A single spark in remote wilderness can ignite massive fires that devastate surrounding communities, destroying homes and taking lives. Emergency personnel and the public rely on satellites high above the Earth to detect these fires early and track their spread.

When a lightning storm set Northern California ablaze in August, first responders turned to data from the Visible Infrared Imaging Radiometer Suite (VIIRS), a satellite sensor operated by the National Oceanic and Atmospheric Administration (NOAA) as part of a collaborative program with NASA.

VIIRS instruments fly aboard two weather satellites, Suomi National Polar-orbiting Partnership (SNPP) and NOAA-20, as part of the Joint Polar Satellite System (JPSS). Each satellite captures new imagery of the entire Earth every 12 hours, allowing emergency workers to monitor fires day and night. A third VIIRS-carrying JPSS satellite will launch in early 2022.

This life-saving data hinges on spacecraft, sensors, ground systems and algorithms working in perfect harmony.

“VIIRS has a unique nighttime imagery capability that enables users to anticipate a fire’s evolution based on temperature and smoke plume movement that other sensors aren’t capable of doing,” said David Moyer, a Project Leader at The Aerospace Corporation.

NOAA-NASA’s Suomi NPP was able to image this nighttime image of the California fires on Aug. 20, 2020. This image has the Visible Fire Product active fire outlines can be seen by the yellow lines. City lights are scattered in this image by smoke. [Credit: NOAA/NASA/William Straka U of W-Madison/CIMSS/SSEC]

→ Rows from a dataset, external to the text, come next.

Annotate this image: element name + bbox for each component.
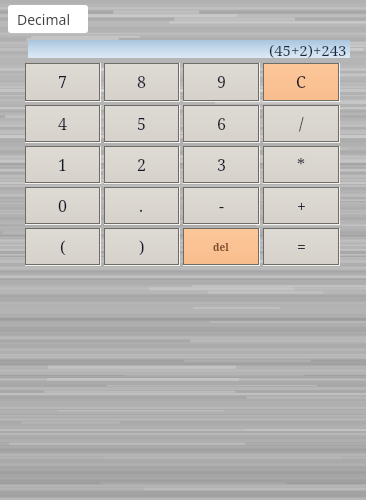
- staticText: 4: [58, 113, 67, 135]
- staticText: =: [297, 236, 306, 258]
- staticText: 6: [217, 113, 226, 135]
- button[interactable]: 3: [183, 146, 260, 184]
- button[interactable]: Number base: Decimal: [8, 5, 88, 33]
- staticText: 9: [217, 71, 226, 93]
- staticText: (: [60, 236, 66, 258]
- staticText: 2: [137, 154, 146, 176]
- button[interactable]: 2: [104, 146, 180, 184]
- staticText: ): [139, 236, 145, 258]
- staticText: 7: [58, 71, 67, 93]
- staticText: +: [297, 195, 306, 217]
- staticText: 5: [137, 113, 146, 135]
- button[interactable]: (: [25, 228, 101, 266]
- button[interactable]: 9: [183, 63, 260, 102]
- button[interactable]: *: [263, 146, 340, 184]
- button[interactable]: =: [263, 228, 340, 266]
- staticText: (45+2)+243: [269, 40, 347, 58]
- button[interactable]: 6: [183, 105, 260, 143]
- button[interactable]: .: [104, 187, 180, 225]
- staticText: /: [299, 113, 304, 135]
- button[interactable]: ): [104, 228, 180, 266]
- staticText: del: [213, 240, 229, 254]
- button[interactable]: C: [263, 63, 340, 102]
- button[interactable]: +: [263, 187, 340, 225]
- staticText: -: [219, 195, 224, 217]
- button[interactable]: 1: [25, 146, 101, 184]
- staticText: 3: [217, 154, 226, 176]
- button[interactable]: 8: [104, 63, 180, 102]
- staticText: C: [296, 71, 306, 93]
- staticText: 1: [58, 154, 67, 176]
- button[interactable]: /: [263, 105, 340, 143]
- staticText: .: [139, 195, 144, 217]
- button[interactable]: -: [183, 187, 260, 225]
- button[interactable]: 7: [25, 63, 101, 102]
- staticText: Decimal: [17, 10, 71, 29]
- button[interactable]: 5: [104, 105, 180, 143]
- staticText: 8: [137, 71, 146, 93]
- button[interactable]: 4: [25, 105, 101, 143]
- button[interactable]: del: [183, 228, 260, 266]
- staticText: *: [297, 154, 306, 176]
- button[interactable]: 0: [25, 187, 101, 225]
- staticText: 0: [58, 195, 67, 217]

Before the instrument can be deployed, it must pass a series of performance tests to demonstrate that it can read precise bands of visible and infrared light — even a small deviation in this capability could be the difference between saving or losing a home.

“In order to get data that’s useful to first responders, we need a radiometrically accurate sensor,” said Janna Feeley, an Engineering Manager at Aerospace. “We start in the pre-launch phase doing radiometric testing on the ground, as well as spectral and spatial characterization, to make sure VIIRS is meeting its requirements. In the on-orbit phase, we monitor its calibration stability and accuracy, so we have good radiance values for data exploitation.”

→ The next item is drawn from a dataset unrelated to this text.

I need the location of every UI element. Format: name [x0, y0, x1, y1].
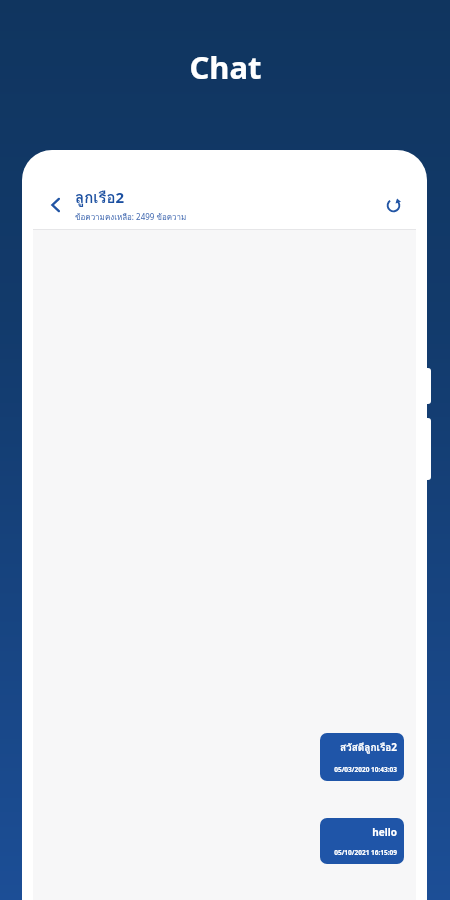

Designed for operational environmental characterization and forecasting , VIIRS was built to measure a unique set of visible and infrared light bands that can isolate certain features of the Earth. Vegetation, clouds, sea ice and fires each reflect or emit specific spectral signatures, which VIIRS can detect.

“Visible and infrared band radiances and brightness temperatures are incorporated into VIIRS algorithms to generate environmental data records that users can exploit to study behaviors of the Earth,” Moyer explained.

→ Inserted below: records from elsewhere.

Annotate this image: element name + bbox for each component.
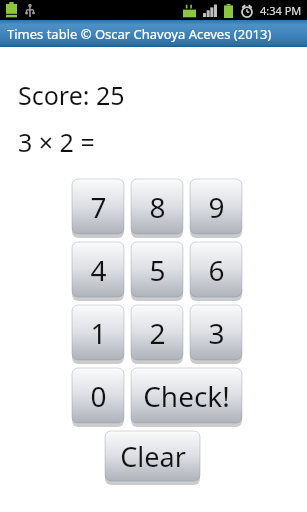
button[interactable]: 6 [190, 242, 242, 299]
button[interactable]: 3 [190, 305, 242, 362]
staticText: 6 [208, 251, 225, 289]
staticText: 7 [90, 188, 107, 226]
button[interactable]: 5 [131, 242, 183, 299]
button[interactable]: 0 [72, 368, 124, 425]
button[interactable]: 2 [131, 305, 183, 362]
button[interactable]: 1 [72, 305, 124, 362]
staticText: Clear [120, 438, 186, 475]
staticText: 5 [149, 251, 166, 289]
staticText: 1 [90, 314, 107, 352]
button[interactable]: Clear [105, 431, 200, 483]
staticText: 2 [149, 314, 166, 352]
staticText: 0 [90, 377, 107, 415]
staticText: 4:34 PM [260, 3, 302, 18]
staticText: 3 [208, 314, 225, 352]
staticText: 3 × 2 = [18, 125, 95, 159]
staticText: 4 [90, 251, 107, 289]
button[interactable]: Check! [131, 368, 242, 425]
staticText: Score: 25 [18, 78, 125, 112]
staticText: Check! [143, 377, 230, 415]
button[interactable]: 9 [190, 179, 242, 236]
staticText: 9 [208, 188, 225, 226]
button[interactable]: 7 [72, 179, 124, 236]
staticText: Times table © Oscar Chavoya Aceves (2013… [7, 25, 272, 43]
button[interactable]: 4 [72, 242, 124, 299]
staticText: 8 [149, 188, 166, 226]
button[interactable]: 8 [131, 179, 183, 236]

The VIIRS sensor onboard the NOAA-20 satellite captured this imagery of the smoke as it passed by the region on Aug. 19. The reddish points show the heat signature intensity of the fires. Red points are the hottest fires, followed by orange and yellow. [Credit: NOAA]

With three more JPSS satellites in the pipeline, Aerospace continues to support the program through independent data analysis and evaluation in parallel with the VIIRS development contractor, Raytheon Intelligence & Space.

The team is also exploring potential synergies between VIIRS and other innovative technologies, such as Aerospace’s Near Infrared Airglow Camera (NIRAC), which can capture highly refined nighttime imagery from the International Space Station. Feeley said the team is evaluating collocated VIIRS and NIRAC imagery and developing a proof of concept to examine how NIRAC can augment the existing capabilities of VIIRS.

For now, VIIRS provides a critical view from above on fast-moving wildfires and slow-melting sea ice, helping humanity respond to a changing climate.

“The impact of this program is easy to forget when you’re in the weeds with ground system-level or sensor issues,” Feeley said. “Aerospace is one of many contributors to VIIRS, but it’s gratifying to see our work enable first responders to save lives.”